#### Extracted records

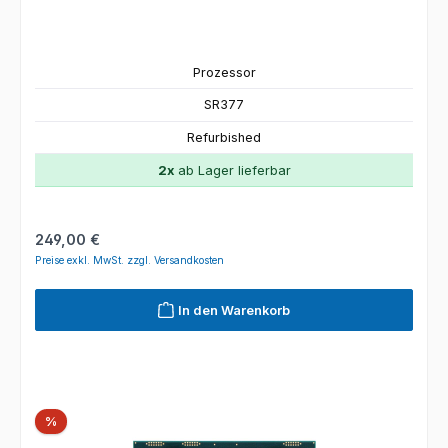
Prozessor
SR377
Refurbished
2x
ab Lager lieferbar
Regulärer Preis:
249,00 €
Preise exkl. MwSt. zzgl. Versandkosten
In den Warenkorb
Rabatt
%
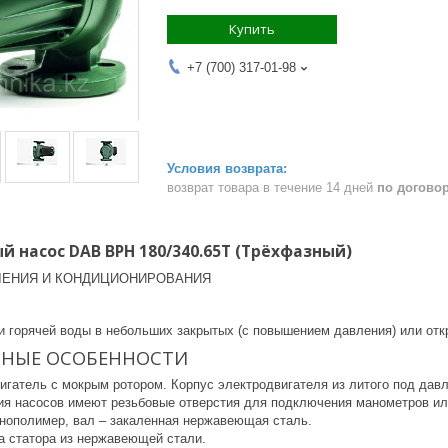
Купить
+7 (700) 317-01-98
возврат товара в течение 14 дней
по догово
 насос DAB BPH 180/340.65T (Трёхфазный)
ЛЕНИЯ И КОНДИЦИОНИРОВАНИЯ
и горячей воды в небольших закрытых (с повышением давления) или от
ВНЫЕ ОСОБЕННОСТИ
вигатель с мокрым ротором. Корпус электродвигателя из литого под да
я насосов имеют резьбовые отверстия для подключения манометров ил
хнополимер, вал – закаленная нержавеющая сталь.
а статора из нержавеющей стали.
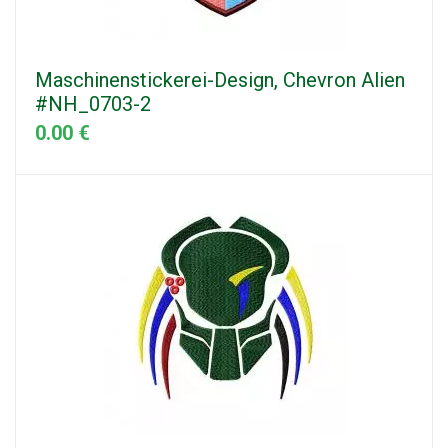
Maschinenstickerei-Design, Chevron Alien
#NH_0703-2
0.00 €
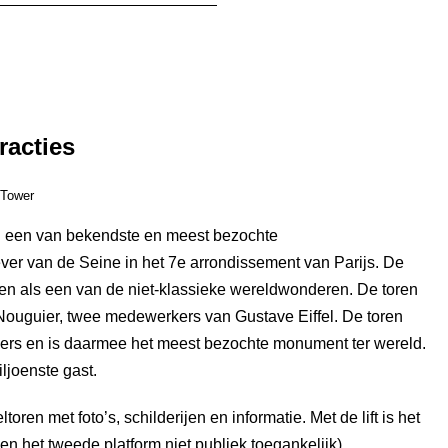
racties
 Tower
en een van bekendste en meest bezochte
ver van de Seine in het 7e arrondissement van Parijs. De
zien als een van de niet-klassieke wereldwonderen. De toren
Nouguier, twee medewerkers van Gustave Eiffel. De toren
kers en is daarmee het meest bezochte monument ter wereld.
ljoenste gast.
toren met foto’s, schilderijen en informatie. Met de lift is het
ven het tweede platform niet publiek toegankelijk).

########

Pictures excluded, give again exactly and only the lines of the material above from the line with "я насосов имеют" through the line with "ljoenste gast.".

* Written answer:
я насосов имеют резьбовые отверстия для подключения манометров ил
хнополимер, вал – закаленная нержавеющая сталь.
а статора из нержавеющей стали.
Maschinenstickerei-Design, Chevron Alien
#NH_0703-2
0.00 €
racties
 Tower
en een van bekendste en meest bezochte
ver van de Seine in het 7e arrondissement van Parijs. De
zien als een van de niet-klassieke wereldwonderen. De toren
Nouguier, twee medewerkers van Gustave Eiffel. De toren
kers en is daarmee het meest bezochte monument ter wereld.
ljoenste gast.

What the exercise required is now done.